Despite the volatility that rocked markets last year, exchange traded funds (ETFs) saw net inflows in Europe during every single month of 2018.

ETFs attracted more than €270bn of global inflows last year, according to report by State Street Global Advisors.

In contrast, long-term mutual funds saw a 70% drop in new business, with net flows declining about €530bn.

The move away from actively-managed mutual funds towards low-cost index-trackers has of course been gathering momentum for years. “The ETF market is maturing,” said Andrew Craswell, a senior vice president at BBH Investor Services.

BBH recently surveyed 300 firms and institutional investors across Europe, the US and Greater China to gauge the latest trends in exchanged-traded products.

“The ETF market is becoming more multi-faceted and there is greater demand for actively-managed ETFs and fixed income-type products as well as smart beta or semi active-type products,” Craswell said.

The stats back this up. The number of ETFs available for sale in Europe increased by 296 products over the course of 2018, according to Refinitiv. 

Fixed income growth

Equity ETFs unsurprisingly held the majority of the assets (€437.5bn) in Europe last year and attracted the highest net inflows (€27.5bn) but the demands of the market are changing.

2018 saw a surge in the number of short duration fixed income products, Craswell said. “In times of increased market volatility when perhaps investors don’t want to be in equities they can switch their asset allocation from an equity ETF into fixed income-type products that still gives them much better returns than cash,” he said.

Another trend has been the growth of smart beta ETFs. Smart beta products typically utilise both passive and active methods of investing because they follow an index but also consider additional factors, such as pricing anomalies, size, value and volatility.

“There has been a blurring of the lines between what is a fully active discretionary manager and what is an ETF,” Craswell said.

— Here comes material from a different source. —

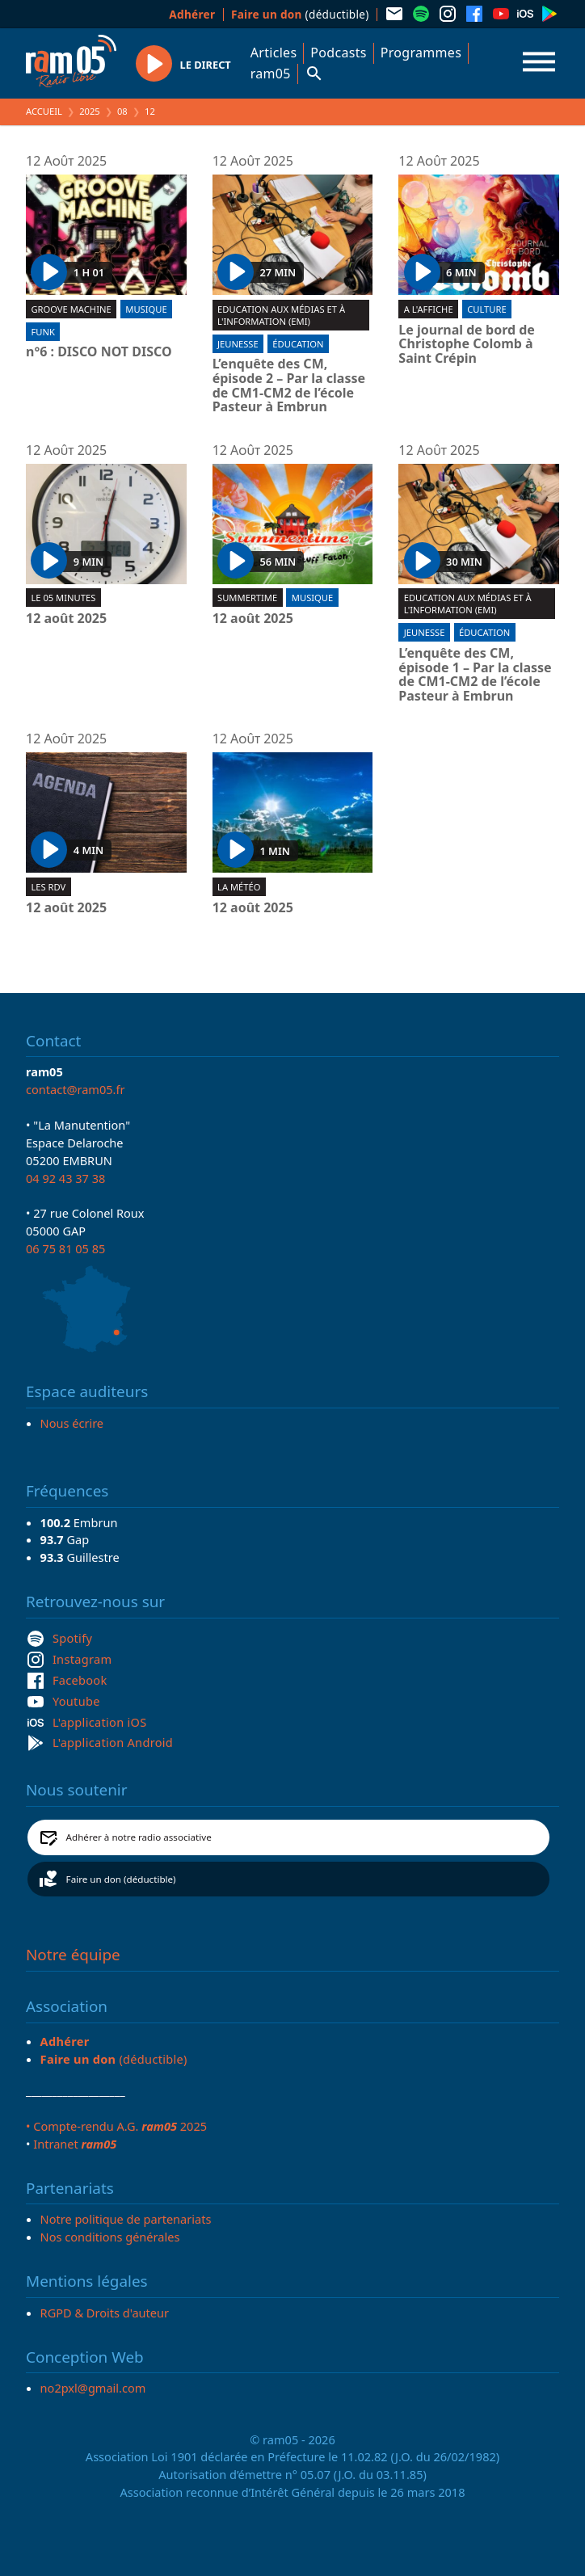 The height and width of the screenshot is (2576, 585). Describe the element at coordinates (65, 1248) in the screenshot. I see `06 75 81 05 85` at that location.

“New managers have entered the ETF space over the last year and have launched smart beta products based on factors such as lower volatility that will take an index and weight it according to stocks that have the lowest volatility in that range.”

“We are seeing new products come to market which exhibit a lot of the same behaviours as actively managed mutual funds,” he said.

Actively managed ETFs

Actively managed ETFs typically stick to a benchmark index, but managers can still tweak sector allocations, market-time trades and even deviate from the index to boost returns.

“We are still very much in the infancy of actively managed ETF’s and I don’t see them as being a huge growth accelerator for the industry in the short term,” Craswell continued.

“Where we will see growth is in that middle ground of smart beta or semi-active products, which weight themselves to focus in on specific investment matters.”

Some ETFs, for example, now focus on higher income products – such as high dividend stocks – and weight the index accordingly to capture those securities.

“Such products are still tracking an index but are based on a certain desired outcome rather than being actively managed day in, day out. It’s kind of a middle ground between a pure passive index-tracking fund and active management. But it’s still in a rules-based environment with a set rebalance period.”

Short duration exposure

More than half of global fund selectors use passive funds to make short term tactical moves, according to a survey Last Word Research.

“People use ETFs for all different kinds of reasons whether that is longer-term holdings or short duration exposure with a lower cost,” Craswell said.

Fund selectors might opt for short-term ETF holdings for a number of reasons.

“Fund selectors may want to go into European or Chinese equities, for example, but might be unsure as to which manager should manage that allocation in the short term.”

“While going through the evaluation process they may allocate money to an ETF as a lower-cost satellite holding while they make their decision.”

“Or in light of the recent market volatility, investors may want to scale back exposure to equities by putting cash to in an ultra-short duration fixed income product which would provide a better return than staying in cash.

“We see the short-term use of ETFs for various reasons but at the same time – and the flows back this up – longer term investors such as insurance companies and pension funds are using ETF’s as part of longer-term holdings because of the low-cost nature of the products,” Craswell added.

“Fixed income works well for an actively managed short-duration portfolio because the ETF is a very transparent type of vehicle.

“Actively-managed fixed income will continue to grow [in the ETF space] and that is where we see the ETF market really developing as well as smart beta equity products.”

The European ETF market ballooned to $793bn in 2018, according to Refinitiv.